Deep learning has recently been used to overcome difficulties in image processing, natural language processing, and speech recognition. Human activity recognition (HAR) is a hot research area among scientists and engineers. Deep learning can now address HAR difficulties, thanks to two new study areas. Recurrent neural networks (RNNs) are better at detecting anomalous human behavior and preventing security breaches. This article offers a deep network design using residual bidirectional long-term memory (LSTM).

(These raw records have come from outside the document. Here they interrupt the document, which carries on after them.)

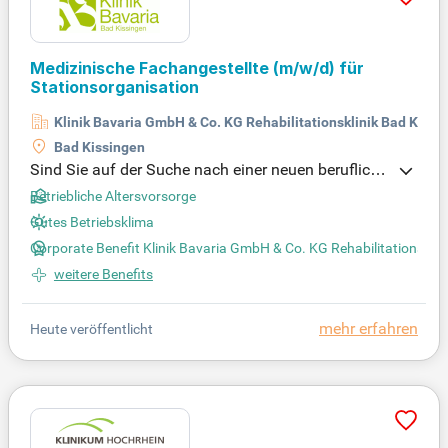
Medizinische Fachangestellte
(m/w/d)
für
Stationsorganisation
Klinik Bavaria GmbH & Co. KG Rehabilitationsklinik Bad Kissi
Bad Kissingen
Sind Sie auf der Suche nach einer neuen berufliche
n Herausforderung im Gesundheitswesen? Wir suc
Betriebliche Altersvorsorge
hen derzeit eine engagierte Medizinische Fachange
Gutes Betriebsklima
stellte (m/w/d), die unser interdisziplinäres Team v
Corporate Benefit Klinik Bavaria GmbH & Co. KG Rehabilitationsklin
erstärkt. In dieser Schlüsselposition koordinieren Si
e den Informationsfluss zwischen Ärzten und Pfleg
weitere Benefits
ekräften. Ihr medizinisches Know-how ist genauso
wichtig wie Ihre Kommunikationsfähigkeit. Werden
mehr erfahren
Heute veröffentlicht
Sie Teil eines professionellen Umfelds, in dem Sie
aktiv zur Gesundung unserer Patienten beitragen k
önnen. Bewerben Sie sich noch heute und setzen S
ie Ihre Fähigkeiten für eine herausragende Patiente
nbegleitung ein!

The novel network can prevent gradient vanishing in time and space to increase recognition rates. The basic and proposed LSTM models were utilized to investigate activity recognition and classification. The algorithms' efficacies in classifying five human acts such as abuse, arson, assault, and fighting images are then compared. With larger training and classification loss levels, the simple LSTM model improved training accuracy to 18% and testing accuracy to 21%. The proposed LSTM model outperformed the simple model, achieving 100% classification accuracy. Finally, the suggested LSTM model performs well in real-time video recognition and classification.

Data Availability

The data used to support the findings of this study are available from the corresponding author upon request.

Conflicts of Interest

The authors declare that they have no conflicts of interest.